CUNEO - Processo sulle revisioni ‘facili’, dai difensori attacchi a Polstrada: ‘Indagini condotte con incompetenza’

Un ex funzionario della Motorizzazione è accusato di aver ‘aggiustato’ l’esito di vari collaudi insieme a tre titolari di agenzie di pratiche auto di Borgo, Cuneo e Rossana

a.c. 18/06/2019 14:46


Battute finali nel processo a carico di un ex funzionario della Motorizzazione Civile di Cuneo e di tre titolari di agenzie di pratiche auto, accusati di aver ‘aggiustato’ i collaudi di decine di veicoli in provincia o addirittura di averne falsificato gli esiti per permettere a camion e furgoni di circolare in strada.

Le accuse di falso ideologico e corruzione prendono le mosse dall’inchiesta condotta in seguito a una segnalazione anonima dalla Polizia Stradale di Saluzzo, con verifiche e intercettazioni effettuate tra maggio e ottobre del 2012. Al termine delle indagini il funzionario dell’ente, V.T., venne arrestato. Insieme a lui furono rinviati a giudizio C.D., E.D. e L.C., tutti e tre titolari di agenzie di pratiche auto rispettivamente a Borgo San Dalmazzo, Cuneo e Rossana.

Gli episodi di corruzione impropria finiti sotto la lente della Procura sono di entità minima ma ripetuti nel tempo: per certificare i falsi collaudi di camion e furgoni senza nemmeno guardarli, V.T. si sarebbe accontentato di una riparazione gratuita dell’auto, un cambio di pastiglie dei freni, un pieno di benzina, oppure un pranzo offerto al ristorante e una bottiglia di vino. Per questo il pm Alberto Braghin nella scorsa udienza ha chiesto per lui la condanna a tre anni e tre mesi, mentre per C.D. l’accusa ha proposto una pena di un anno e sei mesi e per E.D. e L.C. otto mesi di reclusione. Il processo, annullato nel 2016 per la sostituzione di un giudice nel collegio e ripartito da zero, è prossimo alla conclusione dopo le arringhe degli avvocati ascoltate in aula questa mattina. I difensori hanno contestato duramente non solo l’impianto accusatorio ma soprattutto il modo in cui la Polizia Stradale di Saluzzo, al comando dell’ispettore Luca Blengino, ha condotto le indagini.

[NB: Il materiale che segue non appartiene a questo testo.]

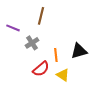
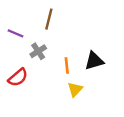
red semicircle: (41, 69) -> (18, 77), moved
yellow triangle: (63, 75) -> (75, 89), turned 40

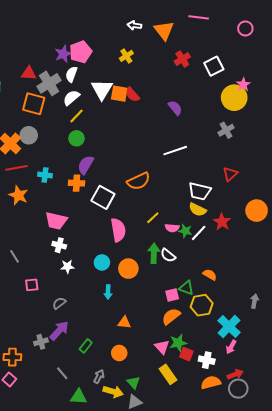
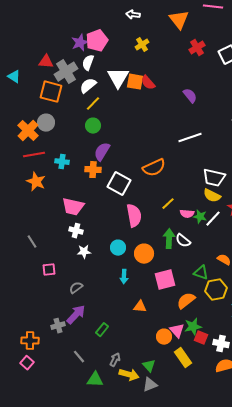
white arrow: (134, 25) -> (133, 15), moved
pink square: (172, 295) -> (165, 280), moved, size x1.5
orange circle: (119, 353) -> (164, 337), moved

Per l’avvocato Gian Maria Dalmasso, difensore di C.D., “queste risultanze sono basate su presupposti di fantasia e interpretazioni certe volte incompetenti, fondate su elementi del tutto equivoci”. Secondo il legale, accertamenti erronei e superficiali da parte della Polstrada emergerebbero dalla confusione tra revisioni e collaudi: la revisione implica passaggi lunghi come la verifica del funzionamento di fumi, impianto frenante e gomme, mentre il collaudo effettuato su veicoli nuovi omologati dalla casa costruttrice è molto più rapido. In altre parole, il fatto che il funzionario della Motorizzazione riuscisse a effettuare i collaudi in tempi brevi, come contestato dalla Procura, sarebbe tutt’altro che una prova della collusione tra controllore e controllati.

Allo stesso modo, la prassi di effettuare le verifiche nelle ditte anziché in Motorizzazione sarebbe pratica comune (il cosiddetto ‘giro fabbrica’) nei confronti delle aziende che hanno numerosi veicoli da collaudare. “Gli accertamenti erronei della Polstrada - incalza Dalmasso - sono anche più gravi: si confondono numeri di targa e numeri di telai, mezzi di una ditta con mezzi di altre ditte, addebitando agli imputati comportamenti relativi a mezzi che non hanno niente a che vedere gli uni con gli altri”. Gli fa eco l’avvocato Nicola Dottore che assiste E.D., amministratore delegato di un’agenzia di Cuneo: “La polizia che si è occupata delle indagini è stata non soltanto superficiale, ma ha voluto a tutti i costi trovare qualcosa di irregolare. Determinati episodi descritti non sono mai avvenuti e lo hanno confermato i testimoni”. Di “fatti gravissimi che danno una pessima connotazione a questa indagine” parla anche Pierfranco Peano, che rappresenta l’ex dirigente della Motorizzazione indagato: “Se è vero che c’era un andirivieni nel suo ufficio è perché faceva bene il suo mestiere, e infatti metà delle imputazioni sono cadute in udienza preliminare”.

Al centro delle argomentazioni difensive, in particolare, la lieve entità dei presunti scambi corruttivi: davvero è credibile, si domandano gli avvocati, che il funzionario accettasse di correre certi rischi in cambio di una bottiglia di vino o di un pranzo di lavoro pagato? La risposta dei giudici arriverà il prossimo 9 luglio, data in cui è fissata la sentenza del collegio presieduto da Massimo Scarabello.